Assessment of Methodological Quality of Included Studies and Quality of Evidence

Methodological quality of included articles was evaluated following the AMSTAR items, and this is a reliable strategy in assessing the quality of systematic reviews and meta-analyses (10, 13). The Grading of Recommendations, Assessment, Development, and Evaluation (GRADE) was used for assessing the strength of evidence for each outcome presented in the umbrella review and classifying evidence into “high,” “moderate,” “low,” and “very low” quality to making recommendations (14).

Data Analysis

We extracted data of VC consumption and cancer outcomes, and estimated summary effect with 95% CI reported in each meta-analysis if available (10, 15).

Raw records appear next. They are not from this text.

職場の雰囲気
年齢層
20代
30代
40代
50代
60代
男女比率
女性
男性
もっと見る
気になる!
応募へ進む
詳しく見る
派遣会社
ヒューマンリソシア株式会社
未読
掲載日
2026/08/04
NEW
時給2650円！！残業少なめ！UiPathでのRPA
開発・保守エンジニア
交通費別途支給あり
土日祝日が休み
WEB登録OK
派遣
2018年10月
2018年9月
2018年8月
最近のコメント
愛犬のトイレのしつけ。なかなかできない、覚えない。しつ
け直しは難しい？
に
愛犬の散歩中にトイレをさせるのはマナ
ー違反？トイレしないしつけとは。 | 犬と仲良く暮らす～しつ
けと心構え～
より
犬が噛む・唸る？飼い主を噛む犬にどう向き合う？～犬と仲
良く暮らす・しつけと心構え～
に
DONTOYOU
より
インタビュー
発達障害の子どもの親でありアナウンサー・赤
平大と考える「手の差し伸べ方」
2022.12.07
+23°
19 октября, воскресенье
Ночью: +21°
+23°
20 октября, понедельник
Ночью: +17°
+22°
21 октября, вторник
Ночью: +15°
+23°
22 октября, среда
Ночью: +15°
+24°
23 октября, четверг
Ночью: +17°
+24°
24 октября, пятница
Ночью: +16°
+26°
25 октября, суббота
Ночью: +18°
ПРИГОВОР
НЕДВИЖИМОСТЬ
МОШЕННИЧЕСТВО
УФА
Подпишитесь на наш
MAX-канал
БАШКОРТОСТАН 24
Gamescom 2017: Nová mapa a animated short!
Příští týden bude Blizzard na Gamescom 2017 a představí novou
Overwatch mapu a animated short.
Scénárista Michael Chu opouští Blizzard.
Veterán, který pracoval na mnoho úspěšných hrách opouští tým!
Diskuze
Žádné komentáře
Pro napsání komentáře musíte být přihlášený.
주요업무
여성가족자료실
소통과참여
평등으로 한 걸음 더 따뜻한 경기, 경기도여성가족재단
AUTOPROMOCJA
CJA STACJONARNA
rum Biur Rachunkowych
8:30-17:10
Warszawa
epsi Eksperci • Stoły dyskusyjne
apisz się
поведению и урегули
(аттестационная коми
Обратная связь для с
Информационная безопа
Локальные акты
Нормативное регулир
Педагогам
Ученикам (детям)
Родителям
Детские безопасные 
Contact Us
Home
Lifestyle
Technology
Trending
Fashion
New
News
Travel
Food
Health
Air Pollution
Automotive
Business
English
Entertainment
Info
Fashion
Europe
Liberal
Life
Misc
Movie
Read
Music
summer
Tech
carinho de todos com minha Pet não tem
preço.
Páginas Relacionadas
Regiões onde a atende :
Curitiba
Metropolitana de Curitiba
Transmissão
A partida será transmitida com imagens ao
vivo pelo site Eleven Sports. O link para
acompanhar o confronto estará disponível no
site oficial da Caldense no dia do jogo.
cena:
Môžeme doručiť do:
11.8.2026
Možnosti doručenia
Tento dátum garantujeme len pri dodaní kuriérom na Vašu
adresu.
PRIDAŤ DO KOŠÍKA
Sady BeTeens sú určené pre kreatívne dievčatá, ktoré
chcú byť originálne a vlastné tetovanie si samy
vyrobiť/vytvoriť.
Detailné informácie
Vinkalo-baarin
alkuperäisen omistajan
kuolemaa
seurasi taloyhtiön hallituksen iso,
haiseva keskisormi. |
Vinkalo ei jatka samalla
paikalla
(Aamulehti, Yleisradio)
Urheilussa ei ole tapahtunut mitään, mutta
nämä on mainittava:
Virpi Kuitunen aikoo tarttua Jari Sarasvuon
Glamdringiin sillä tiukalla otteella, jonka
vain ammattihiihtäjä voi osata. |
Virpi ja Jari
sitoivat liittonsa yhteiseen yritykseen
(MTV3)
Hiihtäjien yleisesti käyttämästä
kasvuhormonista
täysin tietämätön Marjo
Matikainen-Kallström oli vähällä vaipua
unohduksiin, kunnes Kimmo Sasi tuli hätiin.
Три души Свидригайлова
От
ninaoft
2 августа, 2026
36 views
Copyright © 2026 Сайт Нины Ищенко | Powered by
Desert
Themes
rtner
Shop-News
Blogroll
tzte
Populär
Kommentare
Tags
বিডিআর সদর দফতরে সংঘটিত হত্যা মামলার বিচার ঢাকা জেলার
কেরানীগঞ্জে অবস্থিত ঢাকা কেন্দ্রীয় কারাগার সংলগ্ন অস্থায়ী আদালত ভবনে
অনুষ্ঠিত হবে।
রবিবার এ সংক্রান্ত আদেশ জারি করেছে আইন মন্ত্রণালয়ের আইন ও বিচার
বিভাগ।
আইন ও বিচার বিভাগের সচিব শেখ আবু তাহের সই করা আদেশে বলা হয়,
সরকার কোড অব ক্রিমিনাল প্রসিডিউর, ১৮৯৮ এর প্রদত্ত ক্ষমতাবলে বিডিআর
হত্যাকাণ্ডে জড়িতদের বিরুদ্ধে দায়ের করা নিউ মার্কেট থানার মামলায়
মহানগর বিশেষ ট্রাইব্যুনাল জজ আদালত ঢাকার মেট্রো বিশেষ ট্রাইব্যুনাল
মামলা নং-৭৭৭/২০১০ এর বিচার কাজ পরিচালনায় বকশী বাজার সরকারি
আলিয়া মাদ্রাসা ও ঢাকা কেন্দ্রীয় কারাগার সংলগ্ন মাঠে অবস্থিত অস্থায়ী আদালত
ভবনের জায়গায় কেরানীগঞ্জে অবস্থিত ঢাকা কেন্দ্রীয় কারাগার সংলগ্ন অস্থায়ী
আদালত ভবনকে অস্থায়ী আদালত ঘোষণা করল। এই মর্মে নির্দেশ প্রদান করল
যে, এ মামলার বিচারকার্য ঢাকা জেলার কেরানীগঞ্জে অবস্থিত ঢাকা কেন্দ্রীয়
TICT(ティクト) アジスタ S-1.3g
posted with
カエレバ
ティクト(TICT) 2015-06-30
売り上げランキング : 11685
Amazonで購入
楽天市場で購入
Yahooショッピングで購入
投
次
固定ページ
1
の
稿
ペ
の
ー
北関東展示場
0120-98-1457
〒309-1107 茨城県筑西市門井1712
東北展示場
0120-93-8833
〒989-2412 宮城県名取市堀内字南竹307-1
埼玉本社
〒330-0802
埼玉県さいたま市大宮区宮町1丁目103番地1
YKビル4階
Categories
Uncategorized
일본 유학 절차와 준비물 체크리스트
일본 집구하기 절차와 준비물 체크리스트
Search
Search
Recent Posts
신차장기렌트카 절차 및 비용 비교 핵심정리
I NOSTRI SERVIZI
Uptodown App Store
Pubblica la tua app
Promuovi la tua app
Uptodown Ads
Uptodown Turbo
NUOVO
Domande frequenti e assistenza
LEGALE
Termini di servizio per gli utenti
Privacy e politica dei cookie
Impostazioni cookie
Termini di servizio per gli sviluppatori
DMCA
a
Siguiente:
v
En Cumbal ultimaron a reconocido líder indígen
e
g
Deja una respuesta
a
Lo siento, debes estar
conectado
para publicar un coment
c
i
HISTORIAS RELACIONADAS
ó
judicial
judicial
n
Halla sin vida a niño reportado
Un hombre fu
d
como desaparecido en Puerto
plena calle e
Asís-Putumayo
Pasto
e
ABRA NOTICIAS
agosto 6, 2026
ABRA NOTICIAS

If both cohort studies and case-control studies existed in one article, data would be extracted separately if possible. I2 statistic and Cochran's Q test were used to estimate the heterogeneity between studies. Estimation of publication bias in each meta-analysis was presented as result of Egger's regression test (16). Dose-response effects of VC intake on cancer outcomes were also presented if available. p <0.10 was regarded as significant for Egger's test and heterogeneity. In addition, p < 0.05 was regarded as significant for other tests. Evidence synthesis was performed via Review Manager 5.3 version (Cochrane Collaboration, Oxford, UK).

Results

Characteristics of Included Meta-Analyses

The detailed process of literature search and selection was presented in Figure 1. We searched 3,562 articles and finally identified 57 meta-analyses according to our inclusion and exclusion criteria. Nineteen cancer-related outcomes related to VC intake were extracted from all eligible studies. The associations of VC intake with multiple cancer outcomes were presented in Table 1.

Figure 1

Flowchart of the systematic search and selection process.

Table 1

Associations between VC intake and cancer outcomes.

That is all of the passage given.